- Task to carry out: To complete this task, print all the data below exactly but leave out the images.

Collected data:
/---
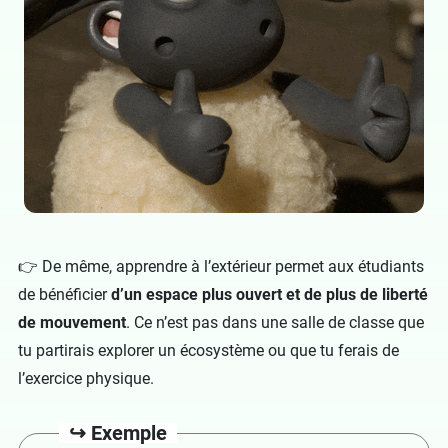
👉 De même, apprendre à l’extérieur permet aux étudiants
de bénéficier
d’un espace plus ouvert et de plus de liberté
de mouvement
. Ce n’est pas dans une salle de classe que
tu partirais explorer un écosystème ou que tu ferais de
l’exercice physique.
↪️ Exemple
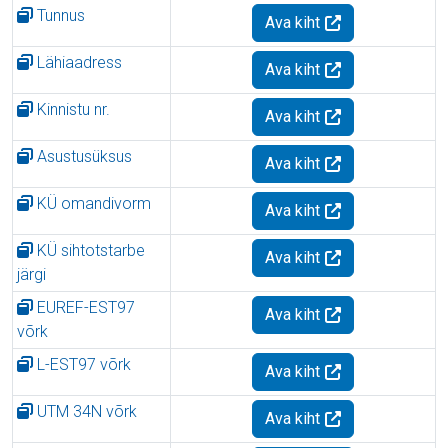
Tunnus
Ava kiht
Lähiaadress
Ava kiht
Kinnistu nr.
Ava kiht
Asustusüksus
Ava kiht
KÜ omandivorm
Ava kiht
KÜ sihtotstarbe
Ava kiht
järgi
EUREF-EST97
Ava kiht
võrk
L-EST97 võrk
Ava kiht
UTM 34N võrk
Ava kiht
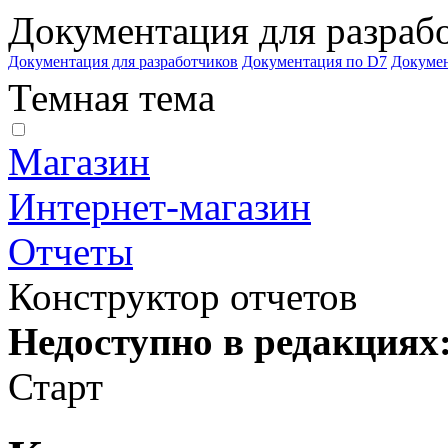
Документация для разраб
Документация для разработчиков
Документация по D7
Докуме
Темная тема
Магазин
Интернет-магазин
Отчеты
Конструктор отчетов
Недоступно в редакциях
Старт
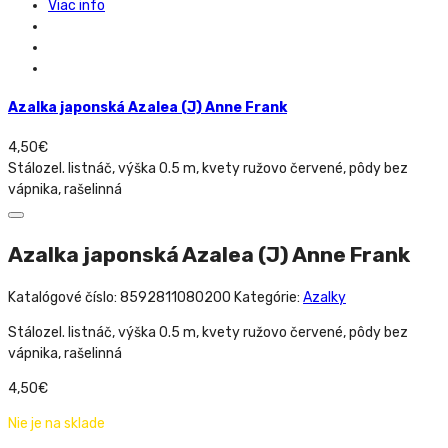
Viac info
Azalka japonská Azalea (J) Anne Frank
4,50
€
Stálozel. listnáč, výška 0.5 m, kvety ružovo červené, pôdy bez
vápnika, rašelinná
Azalka japonská Azalea (J) Anne Frank
Katalógové číslo:
8592811080200
Kategórie:
Azalky
Stálozel. listnáč, výška 0.5 m, kvety ružovo červené, pôdy bez
vápnika, rašelinná
4,50
€
Nie je na sklade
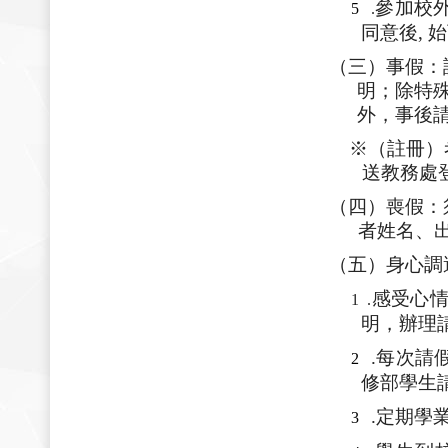
參加校
5
.
同意後
,
始
（三）事假：
明；除特
外，事後
※（註冊）
送教務處
（四）喪假：
者姓名、
（五）身心調
感受心
1
.
明，辦理
.每次請
2
修部學生
.定期學
3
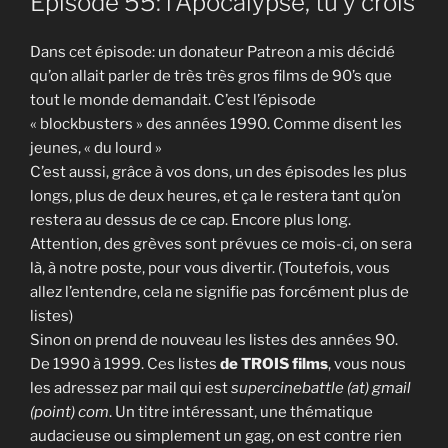
Episode 55: l’Apocalypse, tu y crois
Dans cet épisode: un donateur Patreon a mis décidé
qu’on allait parler de très très gros films de 90’s que
tout le monde demandait. C’est l’épisode
« blockbusters » des années 1990. Comme disent les
jeunes, « du lourd »
C’est aussi, grâce à vos dons, un des épisodes les plus
longs, plus de deux heures, et ça le restera tant qu’on
restera au dessus de ce cap. Encore plus long.
Attention, des grèves sont prévues ce mois-ci, on sera
là, à notre poste, pour vous divertir. (Toutefois, vous
allez l’entendre, cela ne signifie pas forcément plus de
listes)
Sinon on prend de nouveau les listes des années 90.
De 1990 à 1999. Ces listes
de TROIS films
, vous nous
les adressez par mail qui est
supercinebattle (at) gmail
(point) com
. Un titre intéressant, une thématique
audacieuse ou simplement un gag, on est contre rien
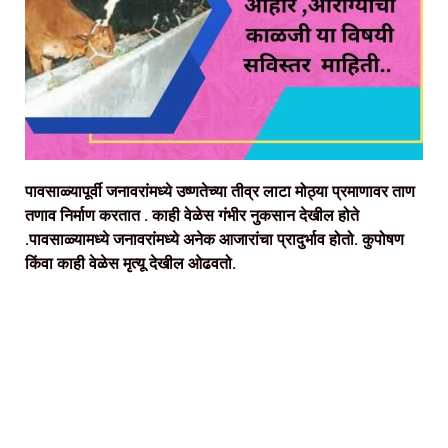
पावसाळ्यापूर्वी जनावरांमध्ये उष्णतेच्या तीव्र लाटा मोठ्या प्रमाणावर ताण
तणाव निर्माण करतात . काही वेळेस गंभीर नुकसान देखील होते
.पावसाळ्यामध्ये जनावरांमध्ये अनेक आजारांचा प्रादुर्भाव होतो. कुपोषण
किंवा काही वेळेस मृत्यू देखील ओढवतो.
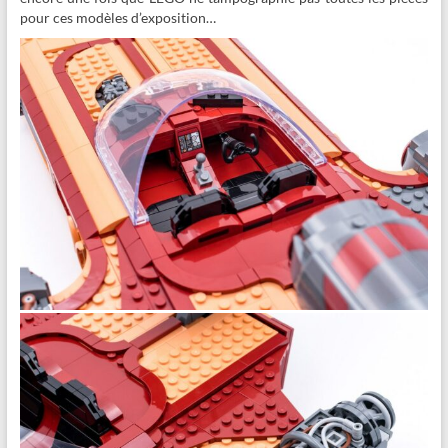
pour ces modèles d’exposition…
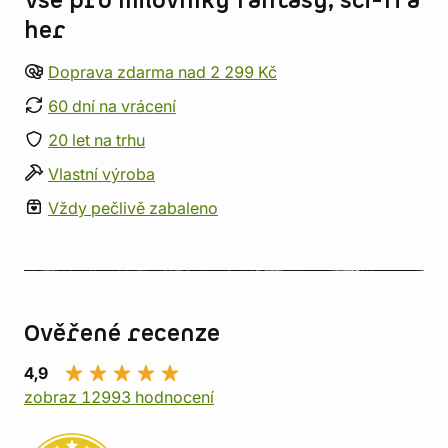
Vše pro milovníky fantasy, sci-fi a
her
Doprava zdarma nad 2 299 Kč
60 dní na vrácení
20 let na trhu
Vlastní výroba
Vždy pečlivě zabaleno
Ověřené recenze
4,9
zobraz 12993 hodnocení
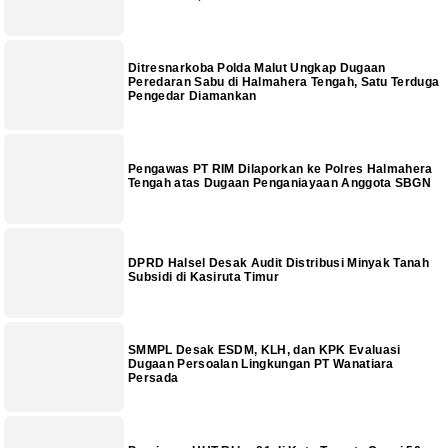
Ditresnarkoba Polda Malut Ungkap Dugaan
Peredaran Sabu di Halmahera Tengah, Satu Terduga
Pengedar Diamankan
Pengawas PT RIM Dilaporkan ke Polres Halmahera
Tengah atas Dugaan Penganiayaan Anggota SBGN
DPRD Halsel Desak Audit Distribusi Minyak Tanah
Subsidi di Kasiruta Timur
SMMPL Desak ESDM, KLH, dan KPK Evaluasi
Dugaan Persoalan Lingkungan PT Wanatiara
Persada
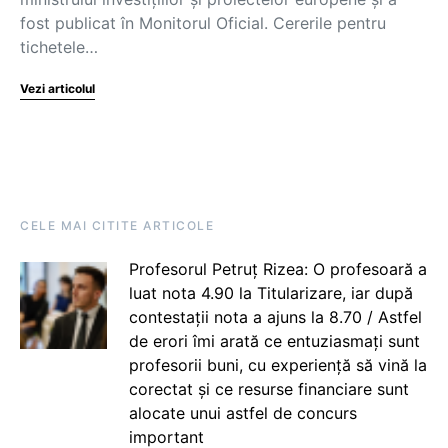
fost publicat în Monitorul Oficial. Cererile pentru
tichetele…
Vezi articolul
CELE MAI CITITE ARTICOLE
Profesorul Petruț Rizea: O profesoară a
luat nota 4.90 la Titularizare, iar după
contestații nota a ajuns la 8.70 / Astfel
de erori îmi arată ce entuziasmați sunt
profesorii buni, cu experiență să vină la
corectat și ce resurse financiare sunt
alocate unui astfel de concurs
important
\---
- Your solution:
👉 De même, apprendre à l’extérieur permet aux étudiants
de bénéficier
d’un espace plus ouvert et de plus de liberté
de mouvement
. Ce n’est pas dans une salle de classe que
tu partirais explorer un écosystème ou que tu ferais de
l’exercice physique.
↪️ Exemple
Tunnus
Ava kiht
Lähiaadress
Ava kiht
Kinnistu nr.
Ava kiht
Asustusüksus
Ava kiht
KÜ omandivorm
Ava kiht
KÜ sihtotstarbe
Ava kiht
järgi
EUREF-EST97
Ava kiht
võrk
L-EST97 võrk
Ava kiht
UTM 34N võrk
Ava kiht
Документация для разраб
Документация для разработчиков
Документация по D7
Докуме
Темная тема
Магазин
Интернет-магазин
Отчеты
Конструктор отчетов
Недоступно в редакциях
Старт
Viac info
Azalka japonská Azalea (J) Anne Frank
4,50
€
Stálozel. listnáč, výška 0.5 m, kvety ružovo červené, pôdy bez
vápnika, rašelinná
Azalka japonská Azalea (J) Anne Frank
Katalógové číslo:
8592811080200
Kategórie:
Azalky
Stálozel. listnáč, výška 0.5 m, kvety ružovo červené, pôdy bez
vápnika, rašelinná
4,50
€
Nie je na sklade
參加校
5
.
同意後
,
始
（三）事假：
明；除特
外，事後
※（註冊）
送教務處
（四）喪假：
者姓名、
（五）身心調
感受心
1
.
明，辦理
.每次請
2
修部學生
.定期學
3
Episode 55: l’Apocalypse, tu y crois
Dans cet épisode: un donateur Patreon a mis décidé
qu’on allait parler de très très gros films de 90’s que
tout le monde demandait. C’est l’épisode
« blockbusters » des années 1990. Comme disent les
jeunes, « du lourd »
C’est aussi, grâce à vos dons, un des épisodes les plus
longs, plus de deux heures, et ça le restera tant qu’on
restera au dessus de ce cap. Encore plus long.
Attention, des grèves sont prévues ce mois-ci, on sera
là, à notre poste, pour vous divertir. (Toutefois, vous
allez l’entendre, cela ne signifie pas forcément plus de
listes)
Sinon on prend de nouveau les listes des années 90.
De 1990 à 1999. Ces listes
de TROIS films
, vous nous
les adressez par mail qui est
supercinebattle (at) gmail
(point) com
. Un titre intéressant, une thématique
audacieuse ou simplement un gag, on est contre rien
पावसाळ्यापूर्वी जनावरांमध्ये उष्णतेच्या तीव्र लाटा मोठ्या प्रमाणावर ताण
तणाव निर्माण करतात . काही वेळेस गंभीर नुकसान देखील होते
.पावसाळ्यामध्ये जनावरांमध्ये अनेक आजारांचा प्रादुर्भाव होतो. कुपोषण
किंवा काही वेळेस मृत्यू देखील ओढवतो.
pour ces modèles d’exposition…
Vše pro milovníky fantasy, sci-fi a
her
Doprava zdarma nad 2 299 Kč
60 dní na vrácení
20 let na trhu
Vlastní výroba
Vždy pečlivě zabaleno
Ověřené recenze
4,9
zobraz 12993 hodnocení
Ditresnarkoba Polda Malut Ungkap Dugaan
Peredaran Sabu di Halmahera Tengah, Satu Terduga
Pengedar Diamankan
Pengawas PT RIM Dilaporkan ke Polres Halmahera
Tengah atas Dugaan Penganiayaan Anggota SBGN
DPRD Halsel Desak Audit Distribusi Minyak Tanah
Subsidi di Kasiruta Timur
SMMPL Desak ESDM, KLH, dan KPK Evaluasi
Dugaan Persoalan Lingkungan PT Wanatiara
Persada
fost publicat în Monitorul Oficial. Cererile pentru
tichetele…
Vezi articolul
CELE MAI CITITE ARTICOLE
Profesorul Petruț Rizea: O profesoară a
luat nota 4.90 la Titularizare, iar după
contestații nota a ajuns la 8.70 / Astfel
de erori îmi arată ce entuziasmați sunt
profesorii buni, cu experiență să vină la
corectat și ce resurse financiare sunt
alocate unui astfel de concurs
important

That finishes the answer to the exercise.